The little boy drinks apple juice from a sippy cup. An older woman chewing gum stares straight ahead. A young woman with red hair stares longingly out the bus window. Maybe she has a lot on her mind. Maybe she is lonely. Or maybe, like me, she is relishing these few happy, quiet moments to herself.
We are looping back to Walmart. The woman with the baby talks loudly about the baby’s eating habits, disciplining children, paying rent. Now she sings Row, Row, Row Your Boat. Loudly. Off key.
We’ve stopped. The woman with the sunflower tattoo and the child get off the bus. We pass a garden on our right. I wonder who tends it. It is behind a group of apartments. If I lived there could I tend a small patch?
We are winding through back roads. A handful of passengers get off and on. I rest a few minutes from writing, enjoying observing the world around me. I jot down the names of a few apartment complexes.
The baby in the back is screaming now.

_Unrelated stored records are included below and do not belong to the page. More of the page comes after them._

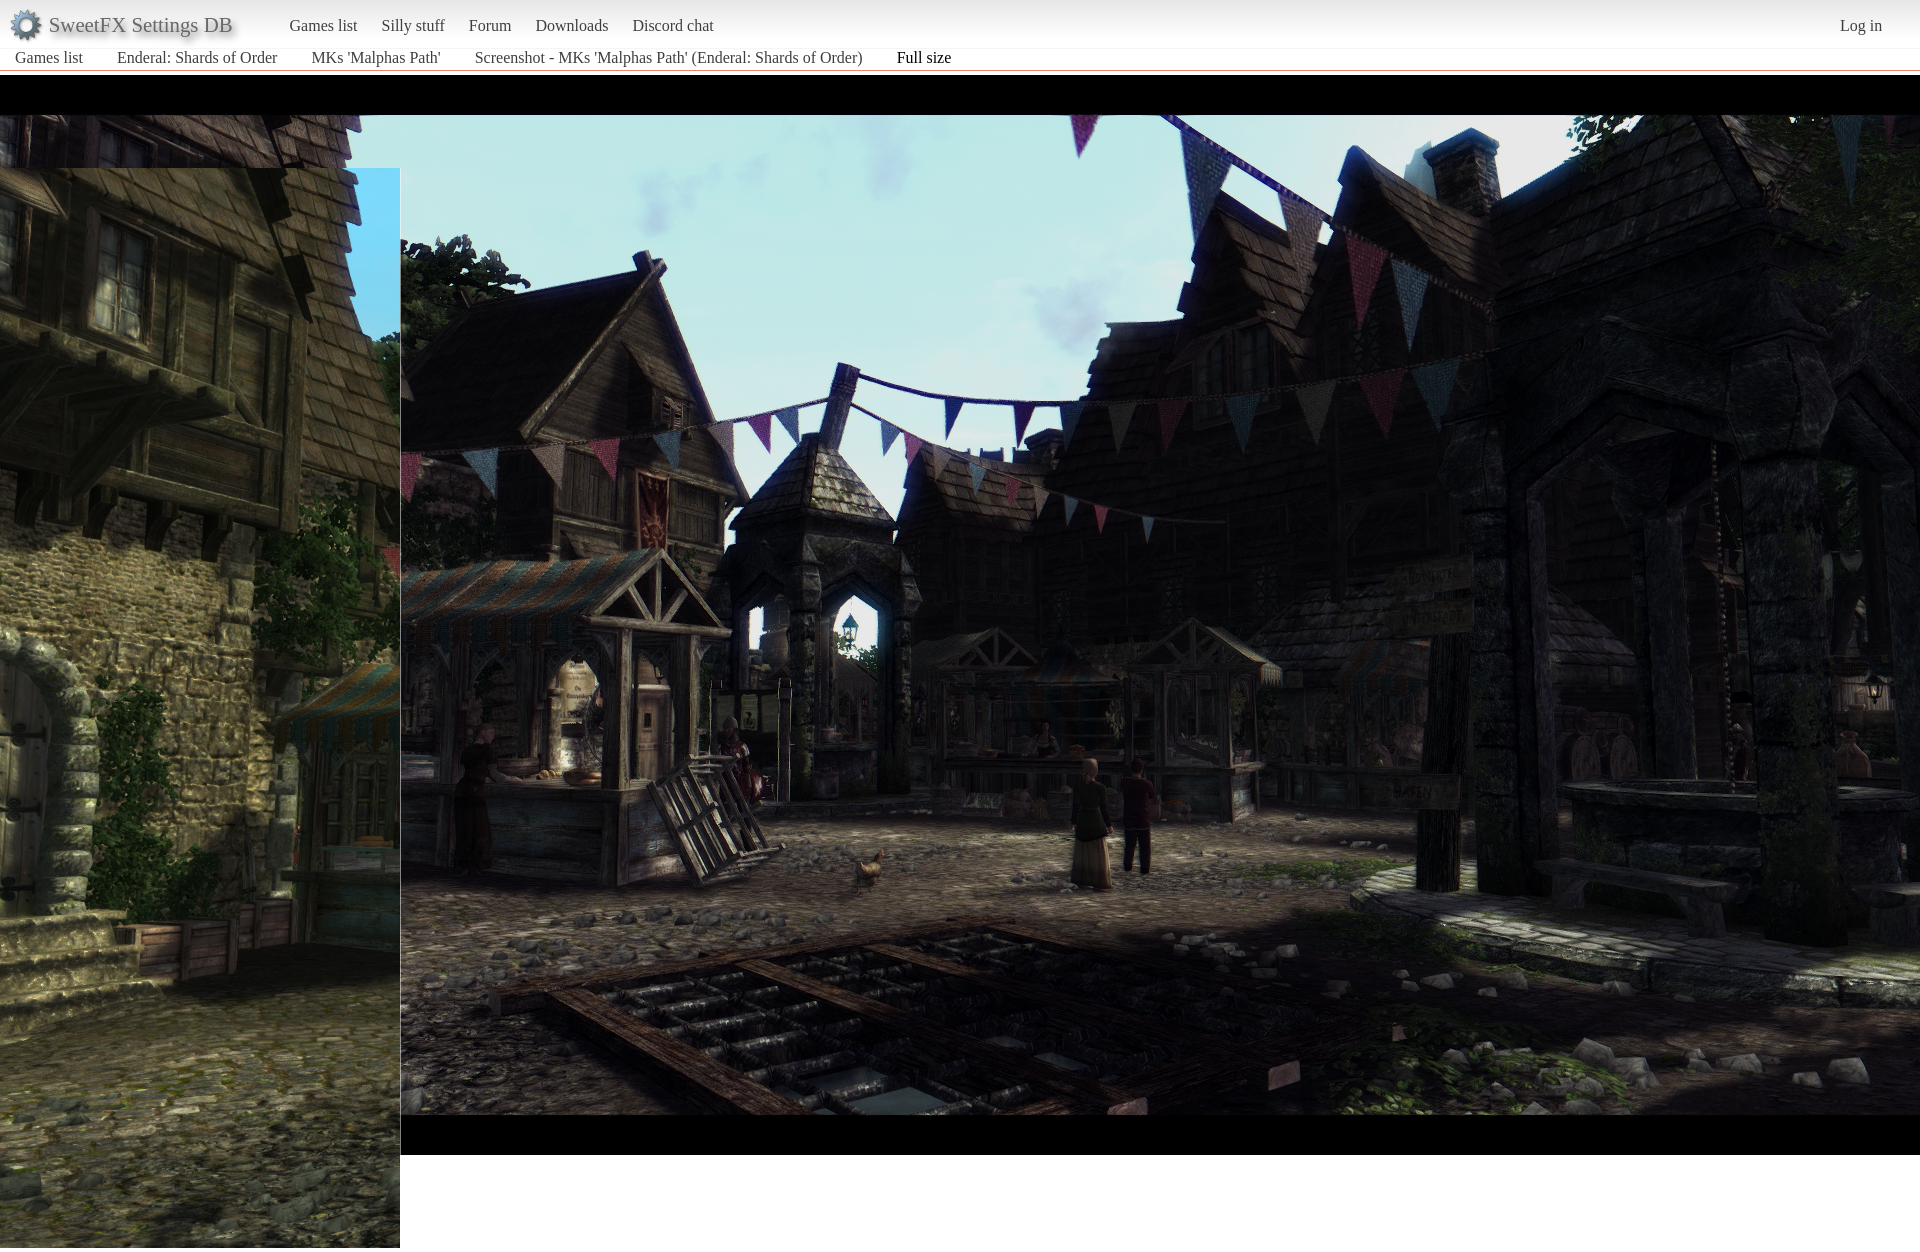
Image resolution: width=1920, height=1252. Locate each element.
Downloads (571, 25)
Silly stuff (413, 25)
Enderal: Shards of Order (197, 57)
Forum (490, 25)
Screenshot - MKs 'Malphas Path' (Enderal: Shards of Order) (669, 57)
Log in (1861, 25)
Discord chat (672, 25)
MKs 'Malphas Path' (375, 57)
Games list (324, 25)
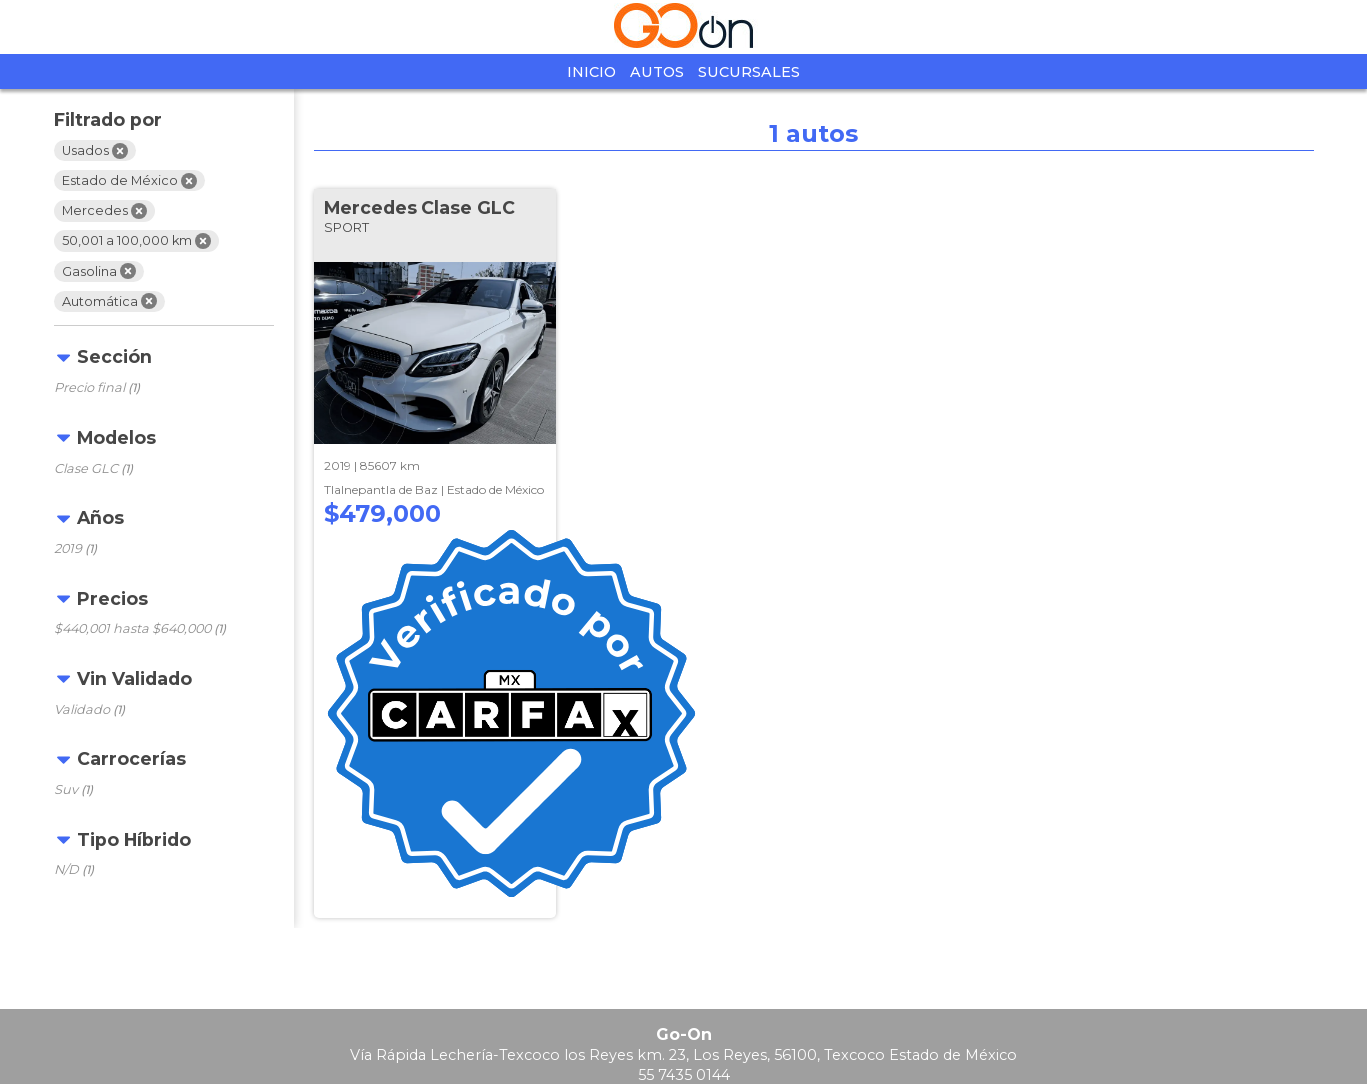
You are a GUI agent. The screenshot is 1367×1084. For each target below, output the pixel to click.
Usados (95, 151)
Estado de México (129, 181)
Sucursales (749, 72)
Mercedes (104, 211)
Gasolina (99, 271)
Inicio (591, 72)
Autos (657, 72)
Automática (109, 301)
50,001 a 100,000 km (136, 241)
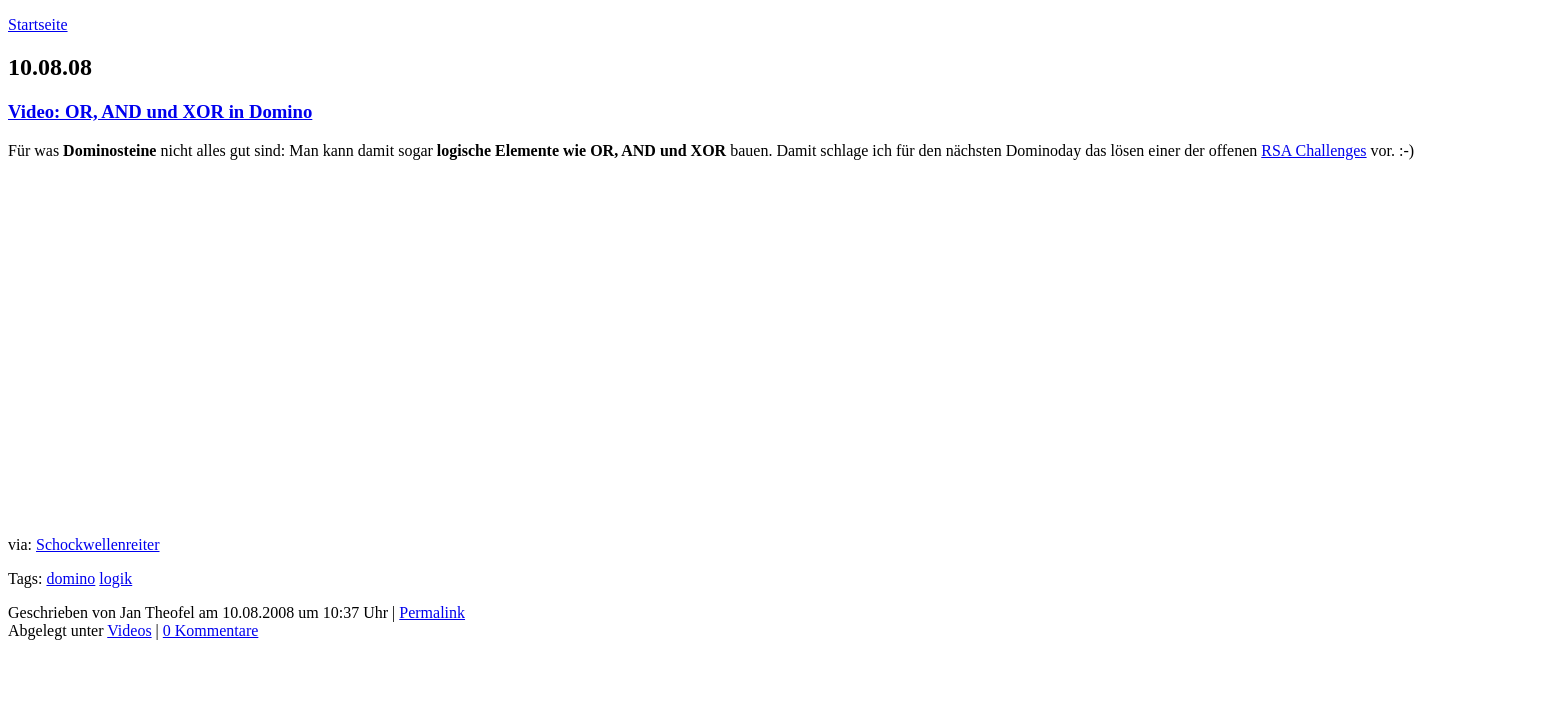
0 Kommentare (211, 630)
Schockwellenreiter (98, 544)
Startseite (38, 24)
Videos (129, 630)
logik (115, 578)
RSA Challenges (1313, 150)
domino (70, 578)
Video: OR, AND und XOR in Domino (160, 111)
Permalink (432, 612)
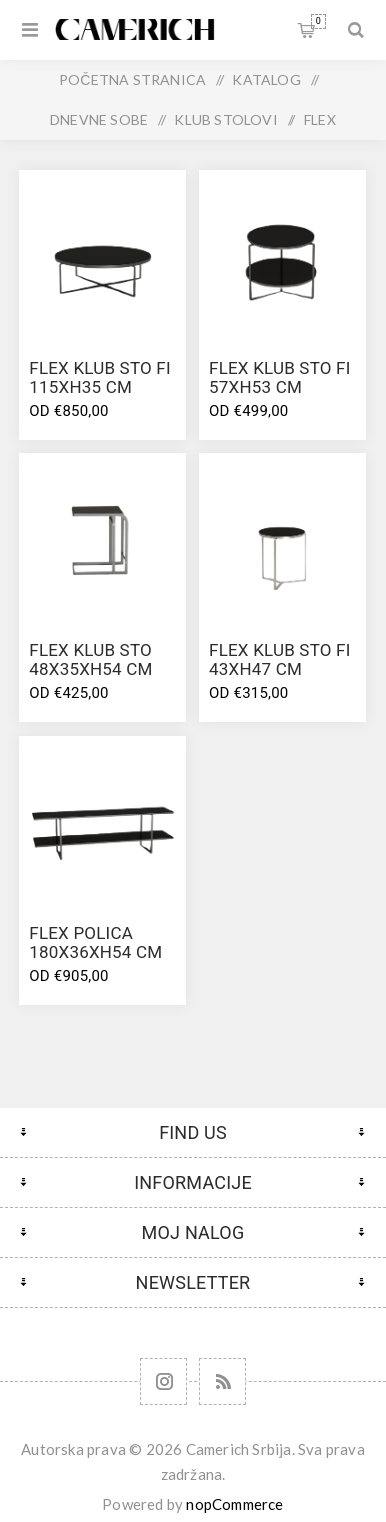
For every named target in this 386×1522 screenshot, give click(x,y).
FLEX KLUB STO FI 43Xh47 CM (279, 659)
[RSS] (222, 1381)
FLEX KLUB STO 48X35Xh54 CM (90, 659)
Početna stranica (132, 79)
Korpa (318, 21)
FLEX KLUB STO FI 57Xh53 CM (279, 377)
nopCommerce (234, 1504)
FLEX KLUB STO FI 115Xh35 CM (99, 377)
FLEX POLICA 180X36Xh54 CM (95, 942)
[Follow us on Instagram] (163, 1381)
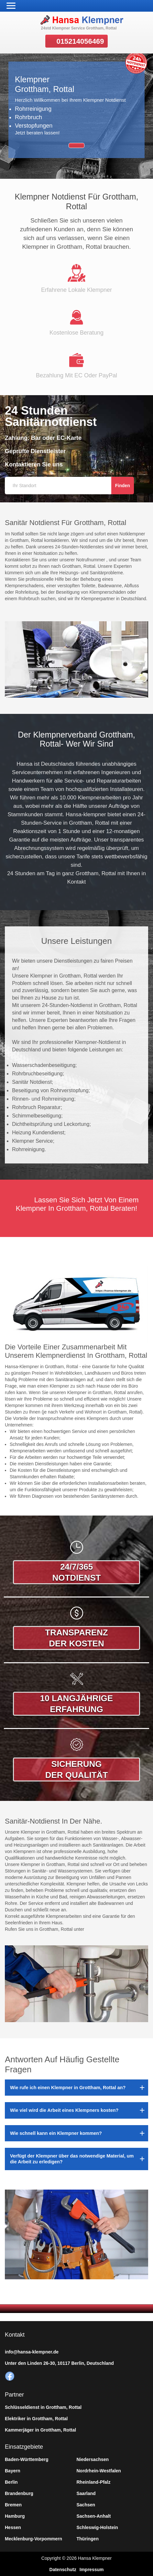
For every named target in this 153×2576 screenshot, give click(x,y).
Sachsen (86, 2504)
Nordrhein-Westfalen (99, 2470)
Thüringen (88, 2538)
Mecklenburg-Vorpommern (33, 2538)
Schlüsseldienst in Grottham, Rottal (43, 2407)
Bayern (12, 2470)
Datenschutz (62, 2569)
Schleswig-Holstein (97, 2527)
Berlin (11, 2482)
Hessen (13, 2527)
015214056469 (80, 41)
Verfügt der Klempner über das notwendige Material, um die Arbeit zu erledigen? (72, 2158)
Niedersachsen (93, 2459)
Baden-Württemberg (27, 2459)
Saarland (86, 2493)
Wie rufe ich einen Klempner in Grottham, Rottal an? (68, 2087)
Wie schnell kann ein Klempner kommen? (56, 2133)
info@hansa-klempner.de (32, 2351)
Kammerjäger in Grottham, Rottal (40, 2430)
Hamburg (15, 2516)
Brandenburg (19, 2493)
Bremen (13, 2504)
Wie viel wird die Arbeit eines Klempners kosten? (64, 2110)
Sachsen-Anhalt (94, 2516)
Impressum (92, 2569)
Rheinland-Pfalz (94, 2482)
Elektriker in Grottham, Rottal (36, 2418)
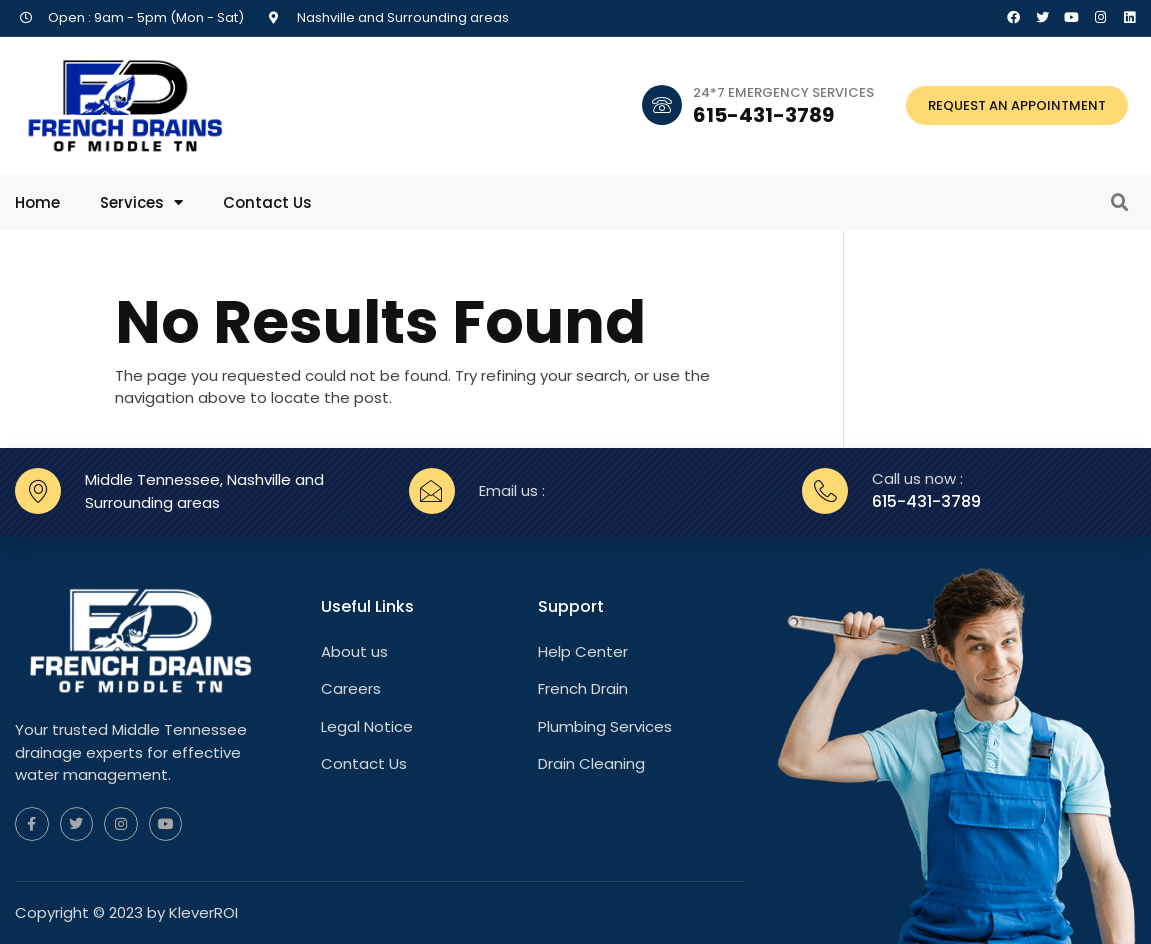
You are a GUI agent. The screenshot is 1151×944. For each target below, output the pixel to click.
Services (141, 203)
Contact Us (267, 203)
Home (37, 203)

Maybe she didn’t like the singing. An elderly gentleman climbs aboard and sits close to the front so he can converse with the driver. They are steady, old friends, I’ll wager. They discuss bus regulations, the weather, property taxes, Thanksgiving.
The thoughtful redhead climbs off the bus at Convocation Center as we head towards campus. As we drive up Library Circle, we pass the old graveyard at the top of a small hill. It reminds me of the promise I made to myself to explore it someday. I’ll let someday be another day.